This paper attempts to answer the question "Does
geostatistics genuinely measure the accuracy of predicted values?".
CASE STUDY
The Mine
Geevor Tin Mines Ltd. in its present form was registered in 1911, although there is evidence that
mining in the Geevor lease area extends well back into the eighteenth
century. The Geevor and
The Data
The study which is described in this
paper was carried out on the Simms Lode of Geevor Mine. The cassiterite vein is almost vertical, and
its total developed length (at 1976) was just under
7,000 feet in a north-west/southeast direction.
The lode lies about a kilometre from Victory
Shaft, and comprises nine developed levels from 600 feet below surface to 1400
feet. The cassiterite vein is divided into several major sections by "guides"
-- quartz-filled faults -- and minor branchings. The area selected for this detailed study is
in the central portion of the lode, and it has been shown
by other studies (geological and statistical) that this area may be considered
as one continuous unit. Figure 1 shows a
section drawing of the study area. The
vein is narrow enough and continuous enough to be treated as a reasonably flat
plane in two dimensions, and all sections are drawn an this
understanding. The different modes of
shading merely denote the years at which the data was added
to the continuing study. Although some
development was available on level 14 (1400 feet below surface) this has been omitted for simplicity.
The lode is sampled by chipping
across the vein (but not the gangue) in the hangingwall
of the drive or the stope. The vein
averages about two feet wide, and the normal stoping width is forty
inches. The bagged sample is returned to
surface for vanning assay which produces a value for
'content of recoverable cassiterite'.
This is expressed in pounds of cassiterite per
ton of ore (lb/ton). The width of the
lode is measured in inches on site. Prior to March 1971 development drives were
sampled at five foot intervals, but this was changed to ten feet, and in 1976
to three metres.
In the study area all development except on
level 6 and for minor westward extensions on 10, 11 and 12 was completed prior
to March 1971. Thus, virtually all drive
sampling is available at five foot intervals. Stopes are sampled,
usually, at fortnightly intervals. This
produces a very approximate grid of samples within the
stoped area.
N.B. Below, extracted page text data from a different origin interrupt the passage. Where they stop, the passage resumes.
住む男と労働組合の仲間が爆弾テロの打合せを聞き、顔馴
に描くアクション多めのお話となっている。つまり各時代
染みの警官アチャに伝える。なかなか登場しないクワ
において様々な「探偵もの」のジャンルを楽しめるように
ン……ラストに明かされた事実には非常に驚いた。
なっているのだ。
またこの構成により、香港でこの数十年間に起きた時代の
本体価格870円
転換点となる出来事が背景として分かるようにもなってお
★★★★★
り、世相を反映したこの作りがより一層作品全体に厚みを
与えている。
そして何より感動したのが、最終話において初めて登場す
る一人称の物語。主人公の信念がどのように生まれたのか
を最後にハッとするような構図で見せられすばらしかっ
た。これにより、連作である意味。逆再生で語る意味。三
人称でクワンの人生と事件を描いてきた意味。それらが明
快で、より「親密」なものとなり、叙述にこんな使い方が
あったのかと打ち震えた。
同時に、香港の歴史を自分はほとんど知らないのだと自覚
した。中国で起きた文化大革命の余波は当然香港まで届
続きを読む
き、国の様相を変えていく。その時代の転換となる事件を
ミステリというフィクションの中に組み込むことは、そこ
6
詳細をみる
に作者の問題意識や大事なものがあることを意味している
Figure 2 shows an enlarged
subsection of levels 12 and 13. Each cross denotes a chip sample. Note how closely the drive is
sampled compared with the stope.
The sections were originally hand-drawn in the Survey
Office at Geevor. For this study each
sample was assigned two co-ordinates relative to an arbitrary origin in order
to position it an the two-dimensional plane. Figure 2 is actually a computer plot of the
sub-area shown. In all
there are about 2,700 stope samples and 1,900 drive samples in the study
area. It must be assumed that all
samples are comparable -- i.e. have the same
'support'.
It is common practice to value vein deposits such as
this using the "accumulations" of the samples. That is, the assay value is
multiplied by the width. This has not been done in the study described. The variable discussed throughout this paper
is "grade" or assay value.
Justification for this decision may be found in
SEMI-VARIOGRAMS
The semi-variogram is an essential tool in any
geostatistical analysis. It provides a
graphical and numerical measure of the "continuity" of the mineral
values within the deposit. In a normal reserve estimation only development samples would
be available to construct the "experimental" semivariograms. This reduces the calculation to a very simple
one, since the sampling is done at regular intervals along each drive, either
at five or ten foot, except for the occasional cross-cut
from the shaft. Experimental values can be calculated for any multiple of five feet. A decision has to be made
on how far to carry this calculation.
For various reasons, the experimental semi-variograms were
produced for distances up to 250 feet on each level in the lode
separately. At first glance
there seems to be little or no correlation between the assay values along the
drives, and vast differences between levels in the lode.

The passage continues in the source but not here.